A pipa, também chamada de papagaio de papel, pandorga ou raia, é um brinquedo que voa, baseado na oposição entre a força do vento e a força da corda segurada pelo operador.
Ela tem no vento seu aliado, mesmo quando ele sopra em direção oposta. A pipa precisa do vento contrário para se manter lá em cima.
Assim são as lutas da vida, companheiras que, tantas vezes, julgamos indesejáveis, que aparentam estar nos puxando para baixo e nos atrapalhando o caminho, quando na verdade, estão nos impulsionando para frente.
Os problemas encontrados em nossa caminhada nos mostram que chegou o momento de lutar ou, caso contrário, não encontraremos as soluções desejadas.
Não tenhamos a ilusão de que alcançaremos a felicidade futura sem esforço. As dificuldades fazem parte do processo de evolução de todos nós.
Problemas de saúde, na família, desentendimentos, desequilíbrios financeiros, são mecanismos que as Leis de Deus nos oferecem para nos estimular ao avanço.
Às vezes, as pequenas aflições encontradas no presente poderão servir de experiência para enfrentarmos uma grande adversidade que nos aguarda no tempo futuro.
Toda a vida é um processo contínuo de ação. A luta é um desafio abençoado que a lei do progresso nos impõe.

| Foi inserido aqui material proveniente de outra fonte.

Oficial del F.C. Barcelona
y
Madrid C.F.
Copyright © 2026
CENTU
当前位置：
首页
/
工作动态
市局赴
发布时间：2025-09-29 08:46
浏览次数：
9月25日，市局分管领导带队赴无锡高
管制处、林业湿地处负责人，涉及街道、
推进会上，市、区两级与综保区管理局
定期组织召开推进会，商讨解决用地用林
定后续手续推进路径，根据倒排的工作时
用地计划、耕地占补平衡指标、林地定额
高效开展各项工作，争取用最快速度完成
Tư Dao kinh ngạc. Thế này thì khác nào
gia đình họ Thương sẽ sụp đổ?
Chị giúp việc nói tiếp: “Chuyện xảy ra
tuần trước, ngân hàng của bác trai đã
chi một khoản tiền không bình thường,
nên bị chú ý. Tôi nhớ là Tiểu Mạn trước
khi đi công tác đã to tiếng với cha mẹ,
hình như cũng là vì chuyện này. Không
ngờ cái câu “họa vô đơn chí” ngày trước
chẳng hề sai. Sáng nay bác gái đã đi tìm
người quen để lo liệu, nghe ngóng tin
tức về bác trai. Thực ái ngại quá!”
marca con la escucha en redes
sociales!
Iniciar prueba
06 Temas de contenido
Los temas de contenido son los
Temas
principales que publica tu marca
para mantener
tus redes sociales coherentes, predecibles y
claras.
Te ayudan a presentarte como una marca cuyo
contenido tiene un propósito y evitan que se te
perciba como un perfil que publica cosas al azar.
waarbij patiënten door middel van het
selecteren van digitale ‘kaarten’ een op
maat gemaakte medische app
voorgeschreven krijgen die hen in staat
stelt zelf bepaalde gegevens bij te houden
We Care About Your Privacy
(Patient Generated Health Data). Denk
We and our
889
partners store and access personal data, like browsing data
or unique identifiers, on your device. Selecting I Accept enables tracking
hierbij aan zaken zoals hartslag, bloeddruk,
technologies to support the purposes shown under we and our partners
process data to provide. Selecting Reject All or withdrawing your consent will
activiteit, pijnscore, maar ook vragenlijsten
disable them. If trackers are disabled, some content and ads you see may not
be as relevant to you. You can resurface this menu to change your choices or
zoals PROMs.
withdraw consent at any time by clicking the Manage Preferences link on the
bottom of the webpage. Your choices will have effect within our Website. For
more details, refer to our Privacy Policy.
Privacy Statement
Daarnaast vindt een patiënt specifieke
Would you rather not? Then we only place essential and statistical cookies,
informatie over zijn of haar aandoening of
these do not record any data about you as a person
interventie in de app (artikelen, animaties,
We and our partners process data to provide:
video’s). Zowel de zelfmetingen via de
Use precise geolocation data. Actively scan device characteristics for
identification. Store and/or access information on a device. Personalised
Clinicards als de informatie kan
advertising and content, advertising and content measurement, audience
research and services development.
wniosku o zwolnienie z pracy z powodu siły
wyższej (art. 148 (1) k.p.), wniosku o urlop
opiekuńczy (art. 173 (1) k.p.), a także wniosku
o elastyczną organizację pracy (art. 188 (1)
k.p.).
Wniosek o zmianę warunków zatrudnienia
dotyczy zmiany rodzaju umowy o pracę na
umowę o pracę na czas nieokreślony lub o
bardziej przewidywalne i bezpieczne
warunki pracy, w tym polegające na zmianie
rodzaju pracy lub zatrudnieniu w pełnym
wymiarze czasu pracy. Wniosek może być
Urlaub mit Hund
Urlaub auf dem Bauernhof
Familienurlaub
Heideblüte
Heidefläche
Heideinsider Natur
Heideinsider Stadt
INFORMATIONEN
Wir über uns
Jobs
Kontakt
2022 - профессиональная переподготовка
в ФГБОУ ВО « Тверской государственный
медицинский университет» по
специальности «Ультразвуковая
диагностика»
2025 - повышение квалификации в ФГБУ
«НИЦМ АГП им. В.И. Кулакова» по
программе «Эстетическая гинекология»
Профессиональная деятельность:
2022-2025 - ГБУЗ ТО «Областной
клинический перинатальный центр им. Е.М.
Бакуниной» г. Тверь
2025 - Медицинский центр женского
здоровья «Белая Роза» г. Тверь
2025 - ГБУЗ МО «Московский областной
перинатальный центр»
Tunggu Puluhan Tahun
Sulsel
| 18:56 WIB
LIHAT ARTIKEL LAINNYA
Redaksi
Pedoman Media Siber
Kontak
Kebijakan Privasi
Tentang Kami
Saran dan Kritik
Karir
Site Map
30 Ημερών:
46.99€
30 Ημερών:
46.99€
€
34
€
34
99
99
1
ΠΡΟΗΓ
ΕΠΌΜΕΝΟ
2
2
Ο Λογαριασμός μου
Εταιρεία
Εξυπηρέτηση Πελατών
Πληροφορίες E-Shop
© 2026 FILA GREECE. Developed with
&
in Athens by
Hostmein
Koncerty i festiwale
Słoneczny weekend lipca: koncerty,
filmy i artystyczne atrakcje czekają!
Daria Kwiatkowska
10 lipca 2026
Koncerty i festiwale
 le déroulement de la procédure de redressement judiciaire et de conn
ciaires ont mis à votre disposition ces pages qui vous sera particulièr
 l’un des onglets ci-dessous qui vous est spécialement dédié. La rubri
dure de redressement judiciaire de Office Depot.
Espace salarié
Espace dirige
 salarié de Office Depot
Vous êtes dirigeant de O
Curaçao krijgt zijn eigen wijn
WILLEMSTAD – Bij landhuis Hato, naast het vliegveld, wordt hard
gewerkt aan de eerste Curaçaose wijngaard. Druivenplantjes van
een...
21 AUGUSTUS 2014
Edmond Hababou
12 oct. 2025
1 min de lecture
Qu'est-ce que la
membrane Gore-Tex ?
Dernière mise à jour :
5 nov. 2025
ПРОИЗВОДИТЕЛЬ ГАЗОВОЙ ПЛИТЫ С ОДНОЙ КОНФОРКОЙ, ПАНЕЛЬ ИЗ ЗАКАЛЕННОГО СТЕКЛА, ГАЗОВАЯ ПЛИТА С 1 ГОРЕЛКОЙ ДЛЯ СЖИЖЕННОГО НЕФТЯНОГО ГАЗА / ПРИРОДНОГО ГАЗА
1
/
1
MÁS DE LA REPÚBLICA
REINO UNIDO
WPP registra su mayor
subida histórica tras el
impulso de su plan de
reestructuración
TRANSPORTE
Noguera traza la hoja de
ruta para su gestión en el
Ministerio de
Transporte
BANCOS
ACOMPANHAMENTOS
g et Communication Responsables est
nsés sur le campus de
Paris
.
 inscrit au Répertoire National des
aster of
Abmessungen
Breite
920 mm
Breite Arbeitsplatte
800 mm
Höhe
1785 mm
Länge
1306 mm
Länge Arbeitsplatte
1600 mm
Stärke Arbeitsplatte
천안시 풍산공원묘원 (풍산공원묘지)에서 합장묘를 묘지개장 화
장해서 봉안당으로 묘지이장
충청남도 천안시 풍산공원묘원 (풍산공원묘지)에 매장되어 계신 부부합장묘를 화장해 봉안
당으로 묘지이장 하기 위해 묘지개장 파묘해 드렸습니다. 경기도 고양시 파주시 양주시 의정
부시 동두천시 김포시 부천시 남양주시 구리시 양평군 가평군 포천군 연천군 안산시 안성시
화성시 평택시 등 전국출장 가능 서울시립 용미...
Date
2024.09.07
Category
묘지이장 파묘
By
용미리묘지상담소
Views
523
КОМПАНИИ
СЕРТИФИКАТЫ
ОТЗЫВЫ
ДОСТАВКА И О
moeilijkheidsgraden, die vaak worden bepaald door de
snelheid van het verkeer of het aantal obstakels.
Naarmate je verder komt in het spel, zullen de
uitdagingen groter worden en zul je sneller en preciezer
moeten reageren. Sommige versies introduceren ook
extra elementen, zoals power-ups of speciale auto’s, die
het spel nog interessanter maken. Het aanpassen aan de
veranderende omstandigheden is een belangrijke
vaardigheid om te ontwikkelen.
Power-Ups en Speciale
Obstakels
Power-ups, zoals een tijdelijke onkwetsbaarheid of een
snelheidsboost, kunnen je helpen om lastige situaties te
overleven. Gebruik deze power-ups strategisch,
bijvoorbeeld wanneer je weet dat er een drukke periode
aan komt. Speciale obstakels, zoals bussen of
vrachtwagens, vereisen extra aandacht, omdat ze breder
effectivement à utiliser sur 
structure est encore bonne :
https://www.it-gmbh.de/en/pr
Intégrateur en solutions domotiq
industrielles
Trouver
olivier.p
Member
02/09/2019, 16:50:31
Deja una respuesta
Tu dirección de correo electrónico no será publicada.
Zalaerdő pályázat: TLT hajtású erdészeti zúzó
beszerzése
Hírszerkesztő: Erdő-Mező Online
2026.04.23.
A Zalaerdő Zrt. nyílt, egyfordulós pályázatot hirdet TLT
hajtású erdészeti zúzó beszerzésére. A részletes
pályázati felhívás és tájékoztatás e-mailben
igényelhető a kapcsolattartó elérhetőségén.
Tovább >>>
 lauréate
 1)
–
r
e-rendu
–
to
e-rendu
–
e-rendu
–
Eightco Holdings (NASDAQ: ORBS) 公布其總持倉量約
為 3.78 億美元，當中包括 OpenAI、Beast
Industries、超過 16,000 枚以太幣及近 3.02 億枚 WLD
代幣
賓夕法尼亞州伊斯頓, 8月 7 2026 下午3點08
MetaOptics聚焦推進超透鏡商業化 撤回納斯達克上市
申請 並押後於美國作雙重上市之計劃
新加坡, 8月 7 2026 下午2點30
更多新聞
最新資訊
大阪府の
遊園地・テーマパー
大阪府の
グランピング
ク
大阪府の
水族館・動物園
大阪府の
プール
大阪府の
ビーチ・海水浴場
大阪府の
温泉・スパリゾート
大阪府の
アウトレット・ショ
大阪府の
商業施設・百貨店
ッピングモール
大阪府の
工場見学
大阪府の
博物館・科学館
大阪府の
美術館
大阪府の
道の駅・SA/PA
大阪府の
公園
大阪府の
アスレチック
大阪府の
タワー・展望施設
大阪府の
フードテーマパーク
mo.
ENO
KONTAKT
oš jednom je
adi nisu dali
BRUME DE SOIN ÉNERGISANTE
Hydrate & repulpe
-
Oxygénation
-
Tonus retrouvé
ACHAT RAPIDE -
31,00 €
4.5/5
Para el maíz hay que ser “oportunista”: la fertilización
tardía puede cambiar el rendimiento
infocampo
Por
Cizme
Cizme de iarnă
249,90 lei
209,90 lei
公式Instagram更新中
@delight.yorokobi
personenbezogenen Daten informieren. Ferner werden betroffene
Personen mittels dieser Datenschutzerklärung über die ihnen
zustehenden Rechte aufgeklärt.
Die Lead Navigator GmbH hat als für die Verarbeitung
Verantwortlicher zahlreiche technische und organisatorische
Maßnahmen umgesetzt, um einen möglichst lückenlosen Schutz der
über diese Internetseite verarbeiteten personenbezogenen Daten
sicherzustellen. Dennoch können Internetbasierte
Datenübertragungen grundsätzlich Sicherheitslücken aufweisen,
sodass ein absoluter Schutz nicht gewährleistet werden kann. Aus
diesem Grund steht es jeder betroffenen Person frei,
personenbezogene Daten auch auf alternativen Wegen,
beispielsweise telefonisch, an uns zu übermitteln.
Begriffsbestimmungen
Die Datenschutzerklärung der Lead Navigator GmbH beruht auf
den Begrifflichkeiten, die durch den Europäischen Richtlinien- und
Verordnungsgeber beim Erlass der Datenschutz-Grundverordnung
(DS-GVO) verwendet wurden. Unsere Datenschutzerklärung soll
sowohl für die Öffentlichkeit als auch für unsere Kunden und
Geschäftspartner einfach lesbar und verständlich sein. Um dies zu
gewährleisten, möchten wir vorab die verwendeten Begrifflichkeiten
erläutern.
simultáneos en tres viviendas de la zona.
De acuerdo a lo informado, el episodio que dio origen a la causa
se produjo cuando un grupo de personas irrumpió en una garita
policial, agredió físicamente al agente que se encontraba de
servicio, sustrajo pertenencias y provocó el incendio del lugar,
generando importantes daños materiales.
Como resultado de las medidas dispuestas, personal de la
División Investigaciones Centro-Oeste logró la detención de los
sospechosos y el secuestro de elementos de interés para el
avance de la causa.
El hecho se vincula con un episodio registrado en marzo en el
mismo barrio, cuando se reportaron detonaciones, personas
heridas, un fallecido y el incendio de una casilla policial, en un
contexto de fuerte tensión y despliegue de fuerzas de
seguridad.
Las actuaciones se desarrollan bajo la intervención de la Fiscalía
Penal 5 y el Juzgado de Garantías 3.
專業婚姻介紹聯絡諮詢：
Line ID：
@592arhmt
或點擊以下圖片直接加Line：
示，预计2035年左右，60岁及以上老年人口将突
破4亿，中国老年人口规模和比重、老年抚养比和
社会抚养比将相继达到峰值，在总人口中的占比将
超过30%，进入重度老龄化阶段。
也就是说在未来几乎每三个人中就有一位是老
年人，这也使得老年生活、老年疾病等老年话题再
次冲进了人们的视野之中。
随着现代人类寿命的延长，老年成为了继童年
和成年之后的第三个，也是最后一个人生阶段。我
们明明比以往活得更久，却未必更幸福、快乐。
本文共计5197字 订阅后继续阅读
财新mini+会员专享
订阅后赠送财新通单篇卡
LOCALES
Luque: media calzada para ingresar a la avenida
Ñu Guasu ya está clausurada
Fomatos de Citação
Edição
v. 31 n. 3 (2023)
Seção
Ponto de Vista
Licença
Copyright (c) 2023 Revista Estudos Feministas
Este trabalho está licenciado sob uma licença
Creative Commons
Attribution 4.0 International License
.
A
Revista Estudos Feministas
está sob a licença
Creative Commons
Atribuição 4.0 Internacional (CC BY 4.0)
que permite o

Lutamos contra as nossas próprias imperfeições, pela aquisição de valores morais elevados, por nos superarmos a cada dia no campo moral, ético, físico e intelectual.
Há lutas para defender os fracos, lutas contra preconceitos de diversos tipos, lutas pela paz, lutas para vencermos todos os problemas que nos afligem.
Por isso a pergunta: você já viu uma pipa voar a favor do vento? Claro que não.
Por mais frágil que seja, de papel de seda e taquara, nenhuma se dá ao exercício fácil de voar levada suavemente pelas mãos de alguma corrente.
Nunca. Elas metem a cara, vão em frente.
Têm essa vaidade de abrir mão da brisa e preferir a tempestade, como se crescer e subir fosse descobrir em cada vento contrário uma oportunidade. Como se viver e brilhar fosse ter a sabedoria de ver uma lição em cada dificuldade.
No fundo, todos nós deveriamos aprender já na escola a empinar pipas, para entendermos, desde cedo, que Deus só nos dá um céu imenso porque temos condições de alcançá-lo.
Assim como nos dá sonhos, projetos e desejos, quando possuímos os meios de realizá-los.
Portanto, sejamos como as pipas, que usam a adversidade para subir às alturas. Saibamos usar essas dificuldades para nos elevar e crescer na direção de Deus.
E que o nosso objetivo seja alcançar um céu de felicidade plena.